Google Quantum AI on March 31, 2026 published a proof showing a quantum approach about 10 times faster than earlier methods for solving the elliptic-curve discrete logarithm problem used by Bitcoin and Ethereum. The company released a zero-knowledge proof that a working circuit exists but did not provide full circuit diagrams. U.S. officials limited wider technical disclosure.

Within weeks, independent researchers reproduced the technique. French researcher André Schrottenloher posted a preprint outlining how to reconstruct circuits with costs similar to those implied by Google’s proof. A public challenge followed and hobbyist teams and independent researchers used automated search tools and AI to test candidate circuits against the proof’s verifier, producing faster iterations and lowering resource estimates by more than 8% in hours.

The disclosed approach and subsequent public work put new numbers on the scale of quantum hardware needed to attack current cryptocurrency keys. Researchers report the method would require fewer than 1,200 logical qubits when implemented at the efficiencies described. The work narrows the gap between classified research and what is publicly verifiable, and it reduces prior estimates of the qubit count and time needed for a practical attack.

Responses from the crypto-security community followed. Justin Drake of the Ethereum Foundation adjusted his probability estimates, assigning roughly a 50% chance that a quantum computer capable of breaking current cryptocurrency cryptography could exist by 2032 and about a 10% chance by 2030. He wrote that a commonly cited 2035 government estimate should be discounted, adding, “with hindsight, that date is a joke and should be discounted entirely.” Charles Guillemet, chief technology officer at Ledger, noted that the zero-knowledge proof produced an effective testbed for rediscovery and wrote, “The ZKP was designed to hide the attack. What it actually published is the reward function for rediscovering it.”

Experts and industry technologists urged planning rather than emergency changes to live systems. They cautioned against rapid replacement with unvetted post-quantum algorithms, saying poorly tested alternatives could introduce new vulnerabilities. The recommended response is phased migration, coordinated testing of candidate post-quantum schemes, and continued monitoring of quantum hardware progress.

Some organizations have begun planning timelines. Ethereum, Google and Cloudflare have discussed a target of 2029 for migrating some systems to post-quantum cryptography. Within the Ethereum community, work is under way to adopt hash-based signature schemes as a replacement for current elliptic-curve signatures.

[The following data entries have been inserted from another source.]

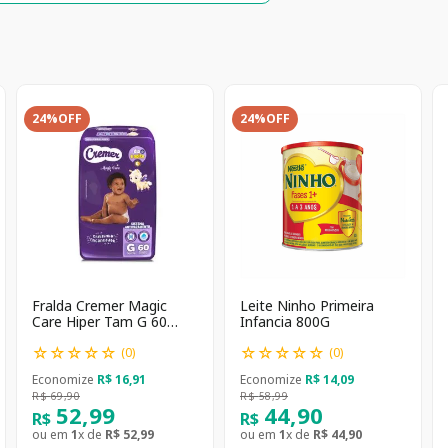
24%
OFF
24%
OFF
Fralda Cremer Magic
Leite Ninho Primeira
Care Hiper Tam G 60
Infancia 800G
unidades
☆
☆
☆
☆
☆
☆
☆
☆
☆
☆
(
0
)
(
0
)
Economize
R$
16
,
91
Economize
R$
14
,
09
R$
69
,
90
R$
58
,
99
52
,
99
44
,
90
R$
R$
ou em
1
x de
R$
52
,
99
ou em
1
x de
R$
44
,
90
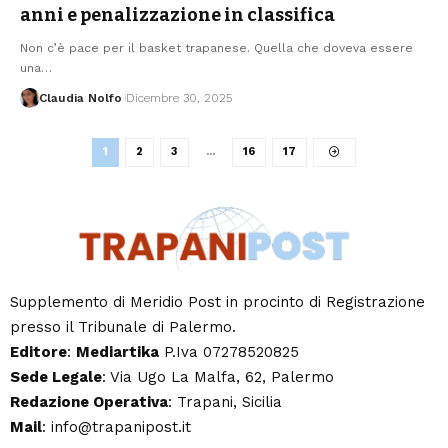
anni e penalizzazione in classifica
Non c’è pace per il basket trapanese. Quella che doveva essere
una…
Claudia Nolfo
Dicembre 30, 2025
1
2
3
…
16
17
Supplemento di Meridio Post in procinto di Registrazione
presso il Tribunale di Palermo.
Editore
:
Mediartika
P.Iva 07278520825
Sede Legale
: Via Ugo La Malfa, 62, Palermo
Redazione Operativa
: Trapani, Sicilia
Mail
: info@trapanipost.it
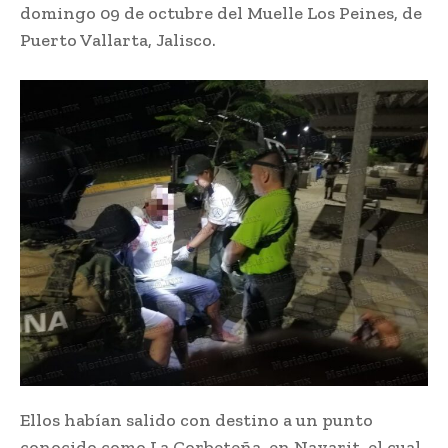
domingo 09 de octubre del Muelle Los Peines, de
Puerto Vallarta, Jalisco.
Ellos habían salido con destino a un punto
conocido como La Corbeteña, en Nayarit, el cual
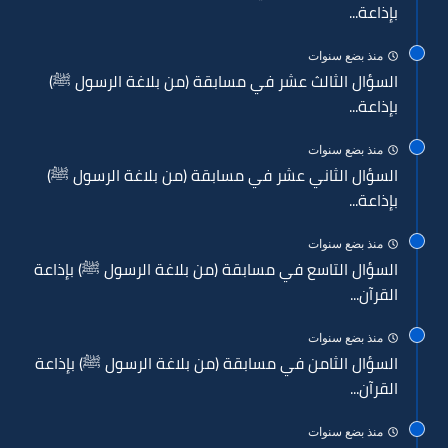
بإذاعة...
منذ بضع سنوات
السؤال الثالث عشر في مسابقة (من بلاغة الرسول ﷺ)
بإذاعة...
منذ بضع سنوات
السؤال الثاني عشر في مسابقة (من بلاغة الرسول ﷺ)
بإذاعة...
منذ بضع سنوات
السؤال التاسع في مسابقة (من بلاغة الرسول ﷺ) بإذاعة
القرآن...
منذ بضع سنوات
السؤال الثامن في مسابقة (من بلاغة الرسول ﷺ) بإذاعة
القرآن...
منذ بضع سنوات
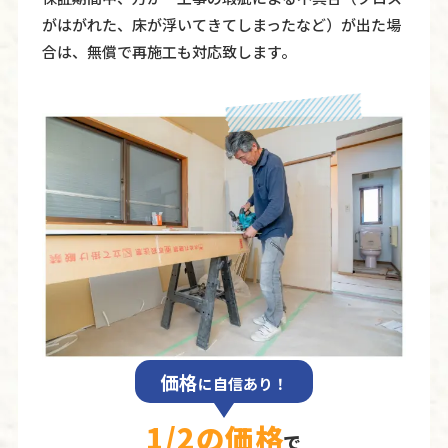
がはがれた、床が浮いてきてしまったなど）が出た場
合は、無償で再施⼯も対応致します。
価格
に自信あり！
1/2の価格
で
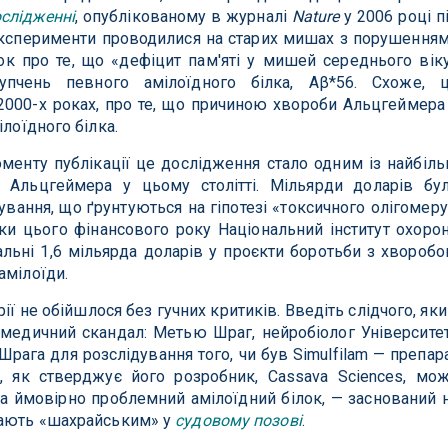
слідженні
, опублікованому в журналі
Nature
у 2006 році п
експерименти проводилися на старих мишах з порушення
ок про те, що «дефіцит пам'яті у мишей середнього вік
упчень певного амілоїдного білка, Аβ*56. Схоже, 
 2000-х роках, про те, що причиною хвороби Альцгеймера
ілоїдного білка.
оменту публікації це дослідження стало одним із найбіл
 Альцгеймера у цьому столітті. Мільярди доларів бу
ування, що ґрунтуються на гіпотезі «токсичного олігомеру
льки цього фінансового року Національний інститут охоро
альні 1,6 мільярда доларів у проєкти боротьби з хвороб
амілоїди.
 не обійшлося без гучних критиків. Введіть слідчого, яки
медичний скандал: Метью Шраг, нейробіолог Університе
Шрага для розслідування того, чи був Simulfilam — препар
, як стверджує його розробник, Cassava Sciences, мо
а ймовірно проблемний амілоїдний білок, — заснований 
вають «шахрайським» у
судовому позові
.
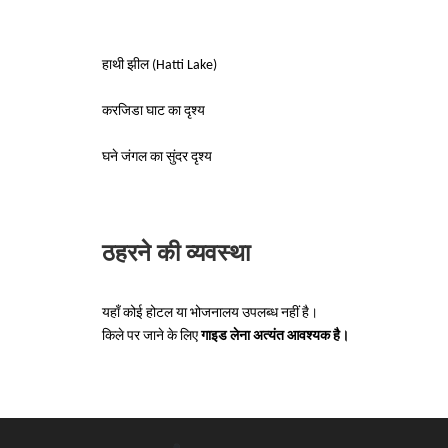
हाथी झील (Hatti Lake)
करजिडा घाट का दृश्य
घने जंगल का सुंदर दृश्य
ठहरने की व्यवस्था
यहाँ कोई होटल या भोजनालय उपलब्ध नहीं है।
किले पर जाने के लिए
गाइड लेना अत्यंत आवश्यक है।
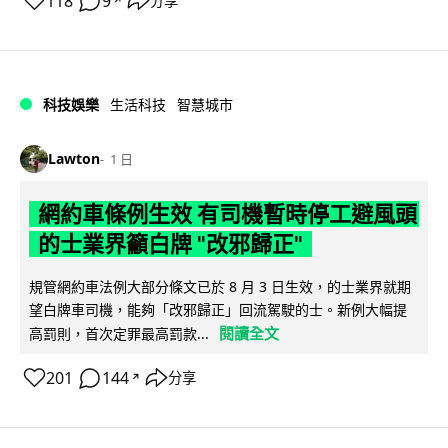
118
9
分享
↗
科技娛樂
生活科技
智慧城市
Lawton
1 日
網約車條例生效 有司機暫時停工避風頭
的士業界籲白牌 "改邪歸正"
規管網約車法例大部分條文已於 8 月 3 日生效，的士業界就期
望白牌車司機，能夠「改邪歸正」回流駕駛的士。新例大幅提
閱讀全文
高罰則，首次定罪最高罰款...
201
144
分享
↗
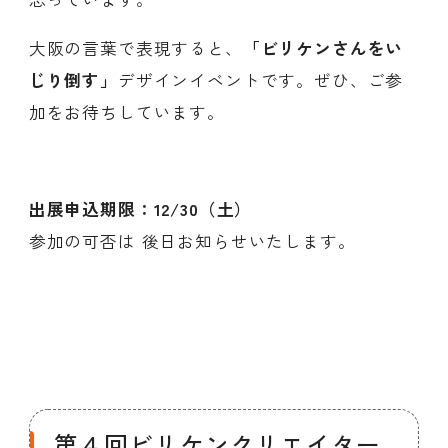
大阪の言葉で表現すると、
「ビリケンさんをい
じり倒す」
デザインイベントです。ぜひ、ご参
加をお待ちしています。
出展申込期限
：12/30（土）
参加の可否は 後日お知らせいたします。
第４回ビリケンクリエイター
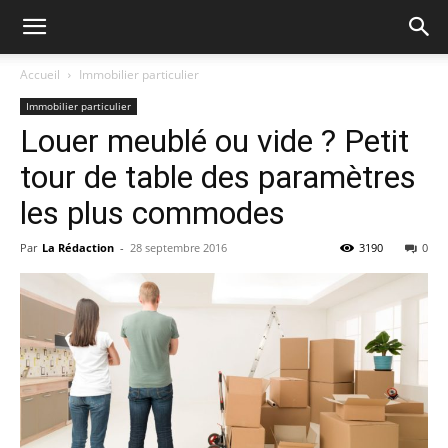
Accueil
Immobilier particulier
Immobilier particulier
Louer meublé ou vide ? Petit
tour de table des paramètres
les plus commodes
Par
La Rédaction
-
28 septembre 2016
3190
0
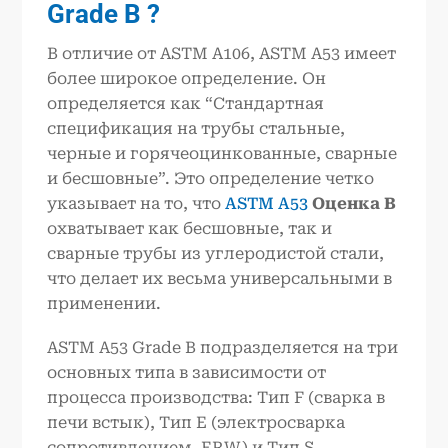
Grade B
?
В отличие от ASTM A106, ASTM A53 имеет
более широкое определение. Он
определяется как “Стандартная
спецификация на трубы стальные,
черные и горячеоцинкованные, сварные
и бесшовные”. Это определение четко
указывает на то, что
ASTM A53
Оценка B
охватывает как бесшовные, так и
сварные трубы из углеродистой стали,
что делает их весьма универсальными в
применении.
ASTM A53 Grade B подразделяется на три
основных типа в зависимости от
процесса производства: Тип F (сварка в
печи встык), Тип E (электросварка
сопротивлением, ERW) и Тип S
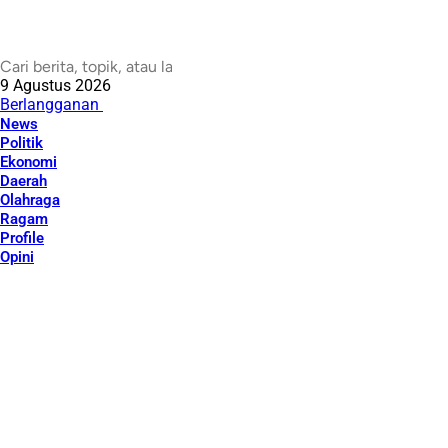
9 Agustus 2026
Berlangganan
News
Politik
Ekonomi
Daerah
Olahraga
Ragam
Profile
Opini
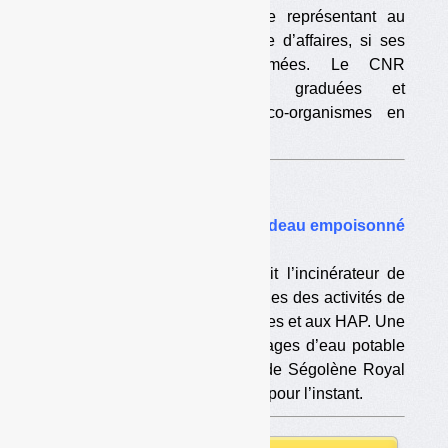
EcoDDS encourt une amende représentant au
maximum 0,4 % de son chiffre d’affaires, si ses
non-conformités sont confirmées. Le CNR
demande des sanctions graduées et
proportionnelles pour les éco-organismes en
infraction.
Enquête
•
Villers-Saint-Sépulcre : le cadeau empoisonné
de Royal à son successeur
Le site où devait être construit l’incinérateur de
l’ex-Symove et où étaient prévues des activités de
recyclage est pollué aux cyanures et aux HAP. Une
nappe phréatique et deux captages d’eau potable
seraient menacés. Le cabinet de Ségolène Royal
ne prévoit pas de dépollution… pour l’instant.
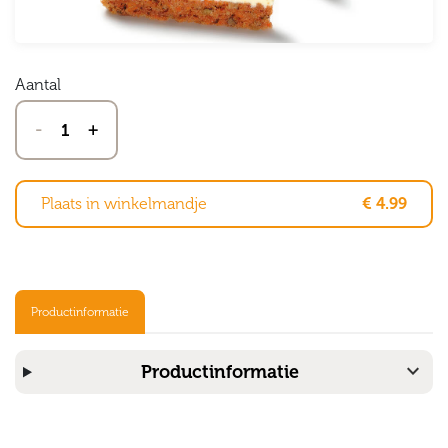
Aantal
-
+
Plaats in winkelmandje
€ 4.99
Productinformatie
expand_more
Productinformatie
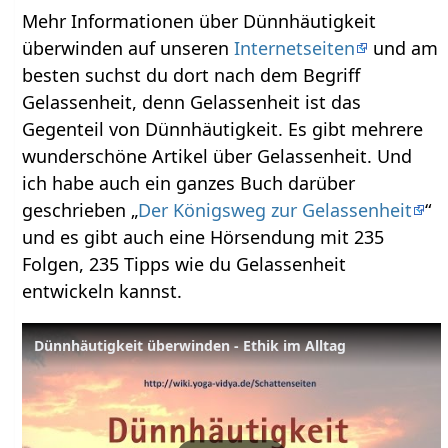
Mehr Informationen über Dünnhäutigkeit
überwinden auf unseren
Internetseiten
und am
besten suchst du dort nach dem Begriff
Gelassenheit, denn Gelassenheit ist das
Gegenteil von Dünnhäutigkeit. Es gibt mehrere
wunderschöne Artikel über Gelassenheit. Und
ich habe auch ein ganzes Buch darüber
geschrieben „
Der Königsweg zur Gelassenheit
“
und es gibt auch eine Hörsendung mit 235
Folgen, 235 Tipps wie du Gelassenheit
entwickeln kannst.
Dünnhäutigkeit überwinden - Ethik im Alltag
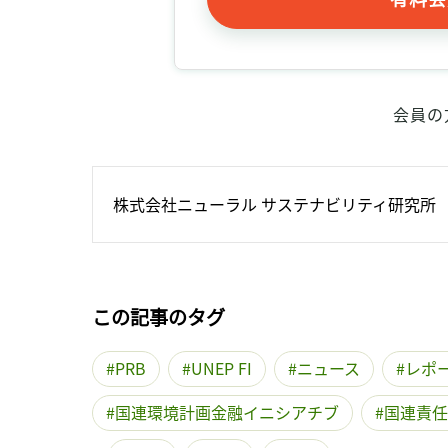
会員の
株式会社ニューラル サステナビリティ研究所
この記事のタグ
PRB
UNEP FI
ニュース
レポ
国連環境計画金融イニシアチブ
国連責任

Public-key systems used by most cryptocurrencies rely on problems that are hard for classical computers, such as the elliptic-curve discrete logarithm problem. Quantum algorithms can solve those problems faster if large, error-corrected quantum processors become available. The recent work does not imply an immediate break of live networks, but it shortens the estimated path to a machine capable of practical attacks. Wallets, exchanges and other custodians are advised to develop migration road maps, run coordinated tests of post-quantum algorithms and monitor developments so transitions can proceed in an orderly way rather than in response to a crisis.